Details





Titel:

16 APRIL 2025. - Besluit van de Regering tot wijziging van verschillende bepalingen betreffende het personeel van het Ministerie en van bepaalde organismen van openbaar nut van de Duitstalige Gemeenschap (I)



Inhoudstafel:


Art. 1-45



Deze tekst heeft de volgende tekst(en) gewijzigd:

1997033001  1997033116  1997033117  2001033049  2003033085  2006033026  2012207443  2019203817  2019203818 



Uitvoeringsbesluit(en):



Artikels:

Artikel 1. Dit besluit voorziet in de gedeeltelijke omzetting van Richtlijn (EU) 2022/2041 van het Europees Parlement en de Raad van 19 oktober 2022 betreffende toereikende minimumlonen in de Europese Unie.

Art.2. In artikel 2 van het besluit van de Regering van 20 november 1996 betreffende de controle van de afwezigheden wegens ziekte in het Ministerie van de Duitstalige Gemeenschap, gewijzigd bij het besluit van 7 september 1998, worden de volgende wijzigingen aangebracht:
  1° in de inleidende zin worden de woorden "of diens plaatsvervanger" ingevoegd tussen het woord "Gemeenschap" en het woord "benoemt";
  2° in de bepaling onder het eerste streepje wordt het woord "ambtenaren" vervangen door het woord "personeelsleden".

Art.3. In artikel 3 van hetzelfde besluit van de Regering, laatstelijk gewijzigd bij het besluit van de Regering van 24 juni 2010, worden de volgende wijzigingen aangebracht:
  1° in paragraaf 1 worden in de eerste zin de woorden "zijn afdelingschef" vervangen door de woorden "de ambtenaar-controleur" en worden in de tweede zin de woorden "de ambtenaar-controleur" vervangen door de woorden "de onmiddellijke hiërarchische meerdere van het personeelslid";
  2° in § 2, tweede lid, wordt het woord "afdelingschef" vervangen door het woord "ambtenaar-controleur";
  3° in paragraaf 3 wordt het tweede lid vervangen als volgt:
  "De arts stelt een medisch attest op waaruit de duur van de afwezigheid wegens ziekte van het personeelslid blijkt.";
  4° § 3, derde lid, wordt vervangen als volgt:
  "Dit medisch attest wordt onmiddellijk bezorgd aan de ambtenaar-controleur.";
  5° in § 3, vierde lid, wordt het woord "afdelingschef" vervangen door de woorden "onmiddellijke hiërarchische meerdere".

Art.4. In artikel 3bis van hetzelfde besluit van de Regering, ingevoegd bij het besluit van de Regering van 19 oktober 2006 en gewijzigd bij het besluit van de Regering van 24 juni 2010, worden de volgende wijzigingen aangebracht:
  1° in § 1, eerste lid, wordt het woord "Secretaris-generaal" vervangen door de woorden "Secretaris-generaal of diens plaatsvervanger" en worden de woorden "de afdelingschef" vervangen door de woorden "het bevoegd departementshoofd";
  2° in paragraaf 3 wordt het woord "Secretaris-generaal" vervangen door de woorden "Secretaris-generaal of diens plaatsvervanger".

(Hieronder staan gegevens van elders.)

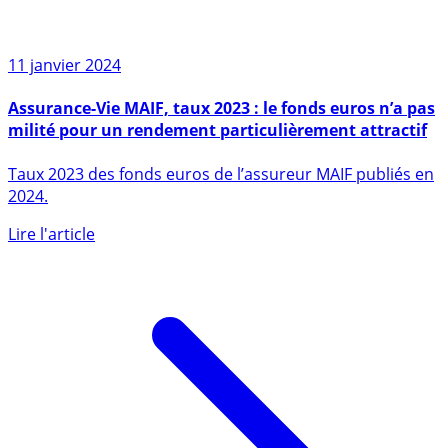
11 janvier 2024
Assurance-Vie MAIF, taux 2023 : le fonds euros n’a pas
milité pour un rendement particulièrement attractif
Taux 2023 des fonds euros de l’assureur MAIF publiés en
2024.
Lire l'article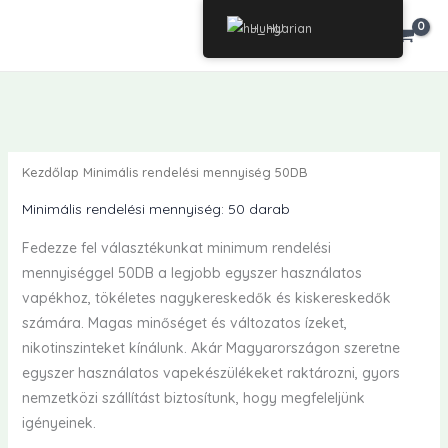
Ugrás
Hungarian
€
0.00
a
tartalomra
Kezdőlap
Minimális rendelési mennyiség 50DB
Minimális rendelési mennyiség: 50 darab
Fedezze fel választékunkat minimum rendelési
mennyiséggel 50DB a legjobb egyszer használatos
vapékhoz, tökéletes nagykereskedők és kiskereskedők
számára. Magas minőséget és változatos ízeket,
nikotinszinteket kínálunk. Akár Magyarországon szeretne
egyszer használatos vapekészülékeket raktározni, gyors
nemzetközi szállítást biztosítunk, hogy megfeleljünk
igényeinek.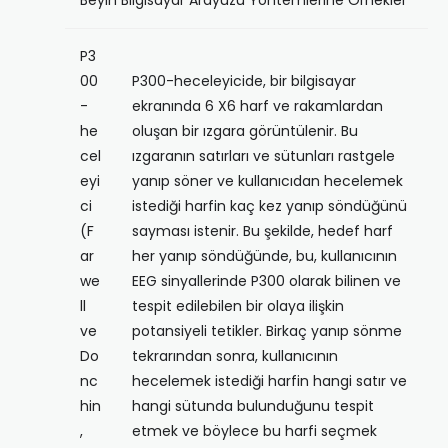
Beyin Bilgisayar Arayüzü Yöntemlerine Örnekler
P3
00
P300-heceleyicide, bir bilgisayar
-
ekranında 6 X6 harf ve rakamlardan
he
oluşan bir ızgara görüntülenir. Bu
cel
ızgaranın satırları ve sütunları rastgele
eyi
yanıp söner ve kullanıcıdan hecelemek
ci
istediği harfin kaç kez yanıp söndüğünü
(F
sayması istenir. Bu şekilde, hedef harf
ar
her yanıp söndüğünde, bu, kullanıcının
we
EEG sinyallerinde P300 olarak bilinen ve
ll
tespit edilebilen bir olaya ilişkin
ve
potansiyeli tetikler. Birkaç yanıp sönme
Do
tekrarından sonra, kullanıcının
nc
hecelemek istediği harfin hangi satır ve
hin
hangi sütunda bulunduğunu tespit
,
etmek ve böylece bu harfi seçmek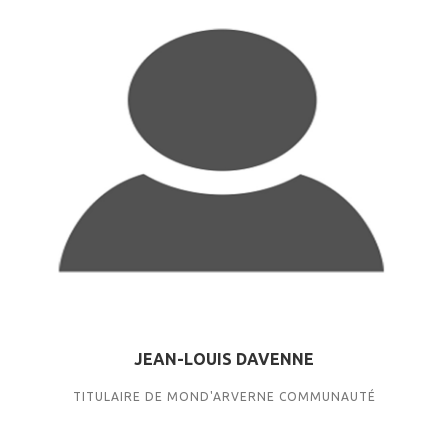
JEAN-LOUIS DAVENNE
TITULAIRE DE MOND'ARVERNE COMMUNAUTÉ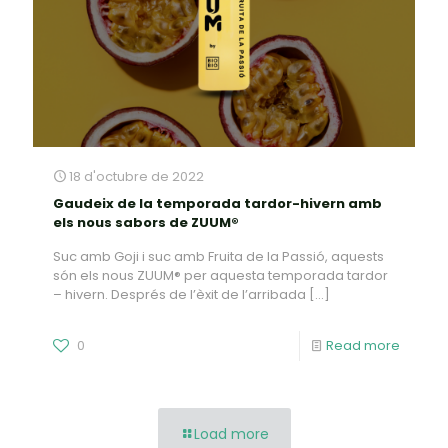
18 d'octubre de 2022
Gaudeix de la temporada tardor-hivern amb
els nous sabors de ZUUM®
Suc amb Goji i suc amb Fruita de la Passió, aquests
són els nous ZUUM® per aquesta temporada tardor
– hivern. Després de l’èxit de l’arribada
[…]
0
Read more
Load more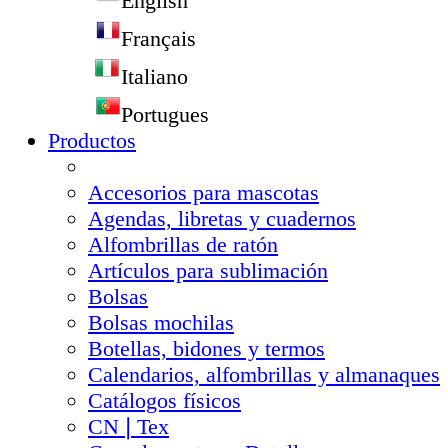
English
Français
Italiano
Portugues
Productos
Accesorios para mascotas
Agendas, libretas y cuadernos
Alfombrillas de ratón
Artículos para sublimación
Bolsas
Bolsas mochilas
Botellas, bidones y termos
Calendarios, alfombrillas y almanaques
Catálogos físicos
CN❘Tex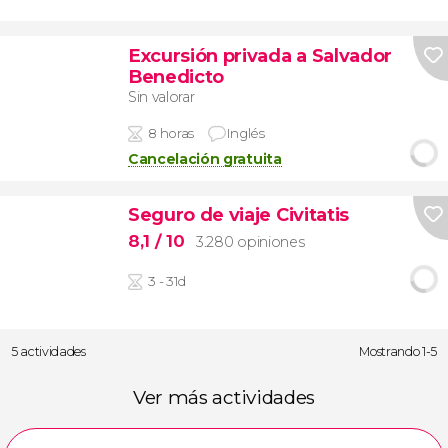
Excursión privada a Salvador
Benedicto
Sin valorar
8 horas
Inglés
Cancelación gratuita
Seguro de viaje Civitatis
8,1
/ 10
3.280 opiniones
3 - 31d
5 actividades
Mostrando 1-5
Ver más actividades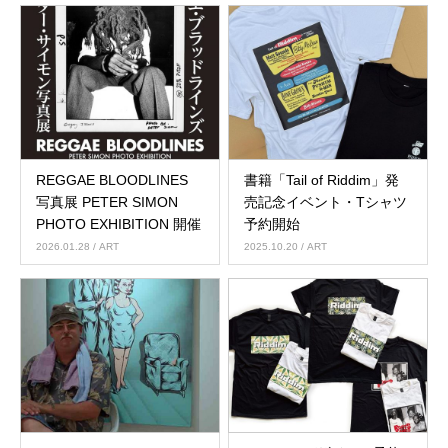
REGGAE BLOODLINES
書籍「Tail of Riddim」発
写真展 PETER SIMON
売記念イベント・Tシャツ
PHOTO EXHIBITION 開催
予約開始
2026.01.28
/ ART
2025.10.20
/ ART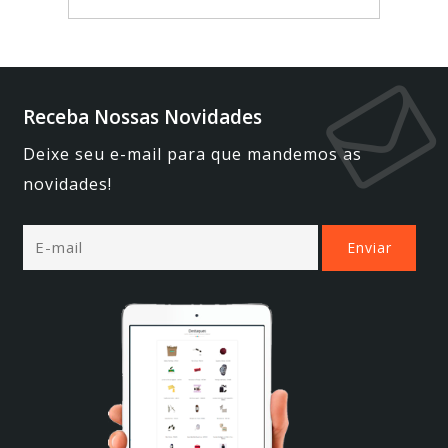
Receba Nossas Novidades
Deixe seu e-mail para que mandemos as
novidades!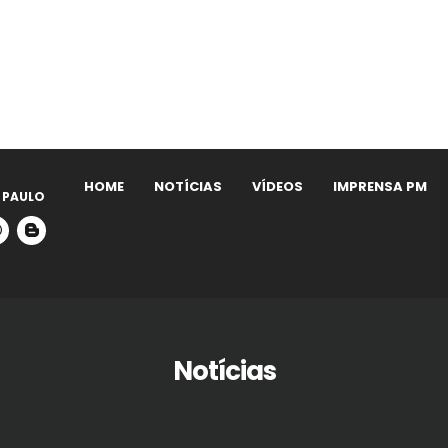
HOME
NOTÍCIAS
VÍDEOS
IMPRENSA PM
 PAULO
Notícias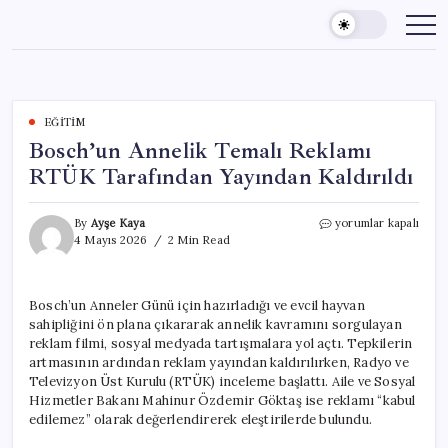
Skip
to
content
EĞITIM
Bosch’un Annelik Temalı Reklamı
RTÜK Tarafından Yayından Kaldırıldı
Bosch’un
By
Ayşe Kaya
yorumlar kapalı
Annelik
4 Mayıs 2026
2 Min Read
Temalı
Reklamı
RTÜK
Bosch’un Anneler Günü için hazırladığı ve evcil hayvan
Tarafından
sahipliğini ön plana çıkararak annelik kavramını sorgulayan
Yayından
Kaldırıldı
reklam filmi, sosyal medyada tartışmalara yol açtı. Tepkilerin
için
artmasının ardından reklam yayından kaldırılırken, Radyo ve
Televizyon Üst Kurulu (RTÜK) inceleme başlattı. Aile ve Sosyal
Hizmetler Bakanı Mahinur Özdemir Göktaş ise reklamı “kabul
edilemez” olarak değerlendirerek eleştirilerde bulundu.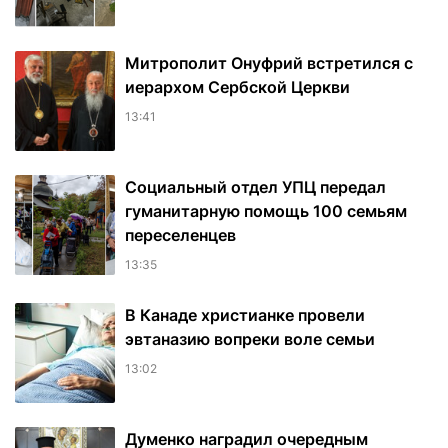
Митрополит Онуфрий встретился с
иерархом Сербской Церкви
13:41
Социальный отдел УПЦ передал
гуманитарную помощь 100 семьям
переселенцев
13:35
В Канаде христианке провели
эвтаназию вопреки воле семьи
13:02
Думенко наградил очередным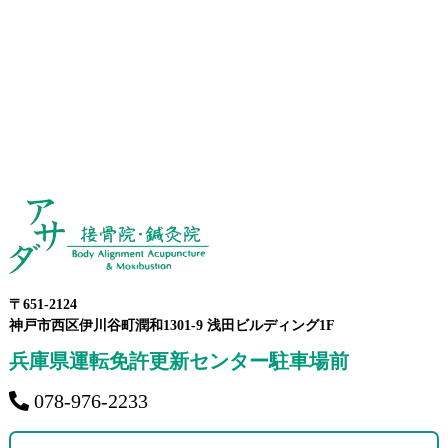
〒651-2124
神戸市西区伊川谷町潤和1301-9 浅田ビルディング1F
兵庫県運転免許更新センター駐車場前
078-976-2233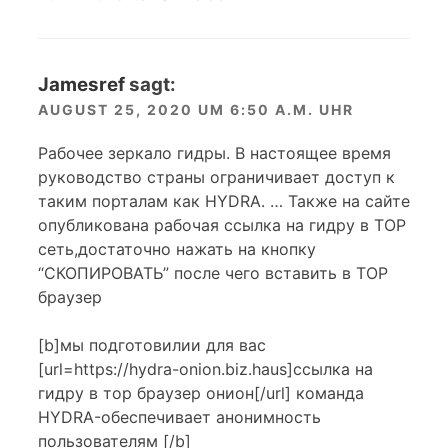
Jamesref
sagt:
AUGUST 25, 2020 UM 6:50 A.M. UHR
Рабочее зеркало гидры. В настоящее время
руководство страны ограничивает доступ к
таким порталам как HYDRA. … Также на сайте
опубликована рабочая ссылка на гидру в ТОР
сеть,достаточно нажать на кнопку
“СКОПИРОВАТЬ” после чего вставить в ТОР
браузер
[b]мы подготовилии для вас
[url=https://hydra-onion.biz.haus]ссылка на
гидру в тор браузер онион[/url] команда
HYDRA-обеспечивает анонимность
пользователям [/b]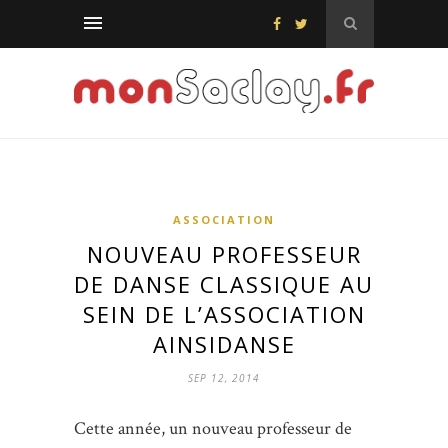
ASSOCIATION
NOUVEAU PROFESSEUR
DE DANSE CLASSIQUE AU
SEIN DE L’ASSOCIATION
AINSIDANSE
SEP 12, 2014
Cette année, un nouveau professeur de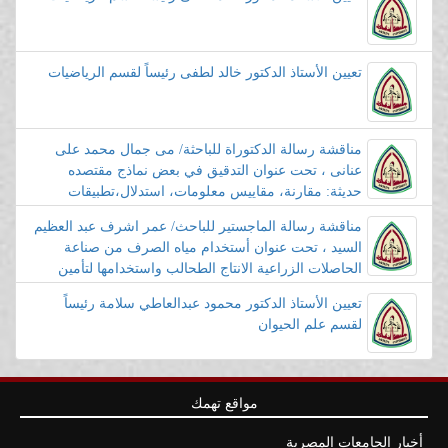
تعيين الأستاذ الدكتور خالد لطفى رئيساً لقسم الرياضيات
مناقشة رسالة الدكتوراة للباحثة/ مى جمال محمد على
عنانى ، تحت عنوان التدقيق في بعض نماذج مقتصده
حديثة: مقارنة، مقاييس معلومات، استدلال،تطبيقات
مناقشة رسالة الماجستير للباحث/ عمر اشرف عبد العظيم
السيد ، تحت عنوان أستخدام مياه الصرف من صناعة
الحاصلات الزراعية الانتاج الطحالب واستخدامها لتأمين
الطاقة والغذاء
تعيين الأستاذ الدكتور محمود عبدالعاطي سلامة رئيساً
لقسم علم الحيوان
مواقع تهمك
أخبار الجامعات المصرية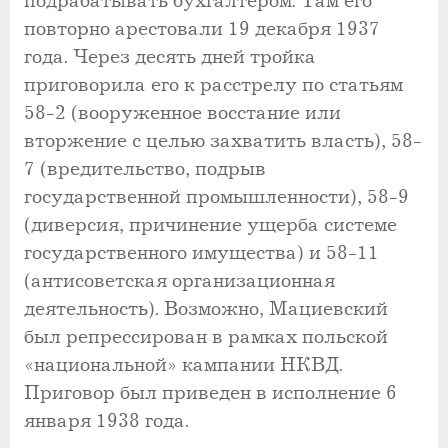
подрабатывать бухгалтером. Там его
повторно арестовали 19 декабря 1937
года. Через десять дней тройка
приговорила его к расстрелу по статьям
58-2 (вооруженное восстание или
вторжение с целью захватить власть), 58-
7 (вредительство, подрыв
государственной промышленности), 58-9
(диверсия, причинение ущерба системе
государственного имущества) и 58-11
(антисоветская организационная
деятельность). Возможно, Мациевский
был репрессирован в рамках польской
«национальной» кампании НКВД.
Приговор был приведен в исполнение 6
января 1938 года.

Art.5. In artikel 4 van hetzelfde besluit van de Regering, vervangen bij het besluit van de Regering van 13 maart 2008, wordt het woord "formulier" telkens vervangen door de woorden "medisch attest".

Art.6. In artikel 5, § 2, van hetzelfde besluit van de Regering worden de volgende wijzigingen aangebracht:
  1° in het eerste lid wordt het woord "afdelingschef" vervangen door de woorden "onmiddellijke hiërarchische meerdere";
  2° in het tweede lid worden de woorden "Minister bevoegd inzake Personeel of, desgevallend, de ertoe gemachtigde Secretaris-generaal" vervangen door de woorden de Secretaris-generaal of diens plaatsvervanger,".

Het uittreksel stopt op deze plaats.